In Philadelphia, the Temple University Graduate Students' Association held an election March 27-28, capping a four-year campaign. Members voted 290 to 16 against no agent. The administration had maintained throughout that the graduate employees were students. TUGSA built community support and kept unrelenting pressure on the university, but cleared the final hurdle last October when the Pennsylvania Labor Relations Board, relying on an NLRB decision involving interns at Boston Medical Center, ruled that the Temple graduate employees have the right to bargain. The overwhelming vote "gives us a mandate to go to the table and negotiate a strong contract for the folks who teach and conduct research here at the university," says organizer and teaching assistant Rob Callahan. The key issues for this first contract are stipends, health benefits and workload.

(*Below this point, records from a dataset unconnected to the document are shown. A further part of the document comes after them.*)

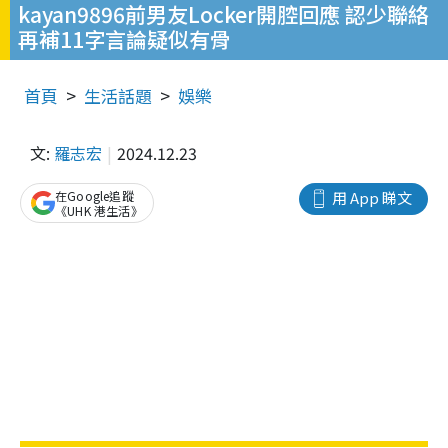
kayan9896前男友Locker開腔回應 認少聯絡
再補11字言論疑似有骨
首頁
生活話題
娛樂
文:
羅志宏
2024.12.23
在Google追蹤
用 App 睇文
《UHK 港生活》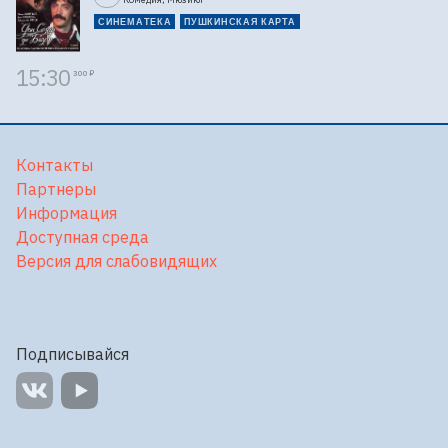
СИНЕМАТЕКА
ПУШКИНСКАЯ КАРТА
15:30
300 ₽
Контакты
Партнеры
Информация
Доступная среда
Версия для слабовидящих
Подписывайся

"This was a colossal win for us," says AFT regional director Ray Mackey, "with textbook-perfect work by national representative Rich Klimmer, great PR work from Jamie Horwitz and all-around support from Mary Smith."

The win gives a shot in the arm to the organizing campaign among graduate employees at the Pennsylvania State University, the Penn State Graduate and Fixed-Term Employees Organization, which recently affiliated with the AFT.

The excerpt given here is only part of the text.